It just looks really, really bad. I keep hearing people say these are just "spare" planes for when others are down for MX.... well, from what I've seen so far, they are being used regularly/daily, and it looks like crap.
Who's certificate are they on? How does that work with the capacity purchase agreement. I mean, if the CPA is with CHQ, but the "generic" plane isn't on CHQ's certificate... how does that work? everybody just turning a blind eye to a shuttle generic spare showing up to cover a CHQ flight? How does that work on your contract? I know you guys are all on the same pilot seniority list, but how does it cover flying an airplane on a different certificate? or are all planes on one certificate and leased to each individual carrier? Lots of questions... anybody with real answers.
It does sound like an interesting way to have to have fewer spare planes around...

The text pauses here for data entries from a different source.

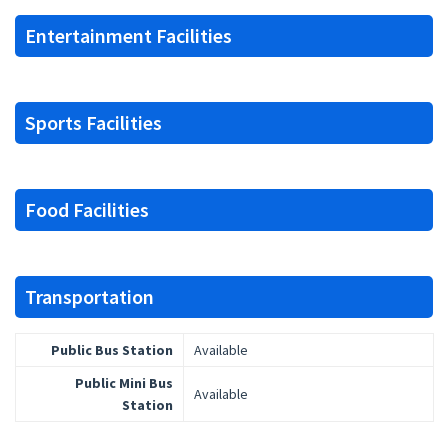
Entertainment Facilities
Sports Facilities
Food Facilities
Transportation
Public Bus Station
Available
Public Mini Bus
Available
Station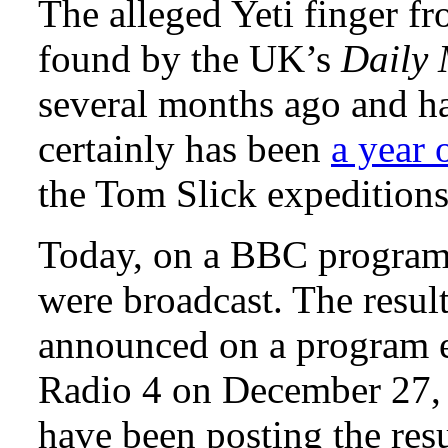
The alleged Yeti finger 
found by the UK’s
Daily 
several months ago and h
certainly has been
a year 
the Tom Slick expeditions 
Today, on a BBC program,
were broadcast. The resul
announced on a program e
Radio 4 on December 27, 
have been posting the res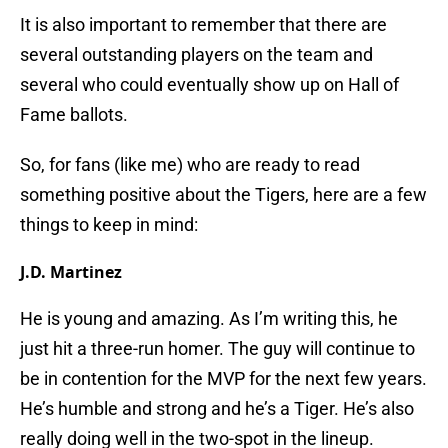
It is also important to remember that there are
several outstanding players on the team and
several who could eventually show up on Hall of
Fame ballots.
So, for fans (like me) who are ready to read
something positive about the Tigers, here are a few
things to keep in mind:
J.D. Martinez
He is young and amazing. As I’m writing this, he
just hit a three-run homer. The guy will continue to
be in contention for the MVP for the next few years.
He’s humble and strong and he’s a Tiger. He’s also
really doing well in the two-spot in the lineup.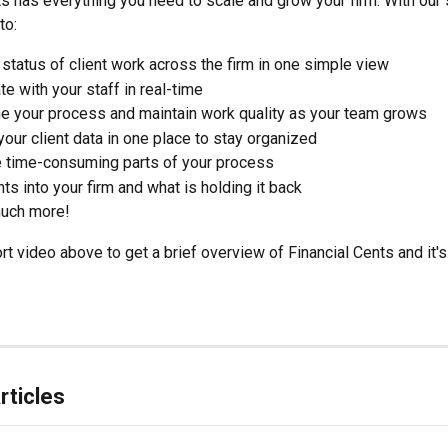
ts has everything you need to scale and grow your firm. With our 
to:
 status of client work across the firm in one simple view
te with your staff in real-time
ne your process and maintain work quality as your team grows
 your client data in one place to stay organized
 time-consuming parts of your process 
hts into your firm and what is holding it back 
uch more!
t video above to get a brief overview of Financial Cents and it's
rticles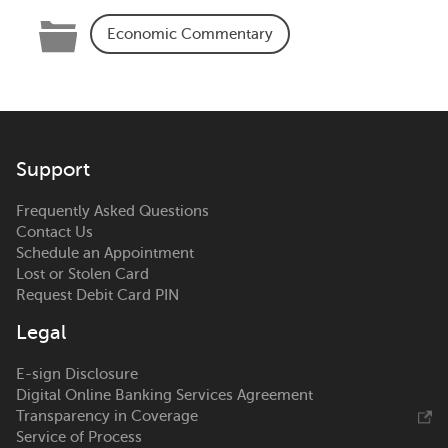
Categories
Economic Commentary
Support
Frequently Asked Questions
Contact Us
Schedule an Appointment
Lost or Stolen Card
Request Debit Card PIN
Legal
E-sign Disclosure
Digital Online Banking Services Agreement
Transparency in Coverage
Service of Process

If it saves money, why not let multiple airlines chip in and buy a few spares, and form a leasing/rental company. So, when your airline needs a spare, call the rental company.... when done, send it back, and let the next airline use it. Then you could spread the cost of spares out over more than just a few carriers. It is the next logical step.... right?
What about these crew companies now. Don't see it much in the US, but there are tons of companies hiring pilots, that then contract them out to foreign carriers for 1-5 year contracts.
How soon, before you have to check your schedule and see which set of wings and hat you are wearing today..... United Express, USAir Express, or your American Connection.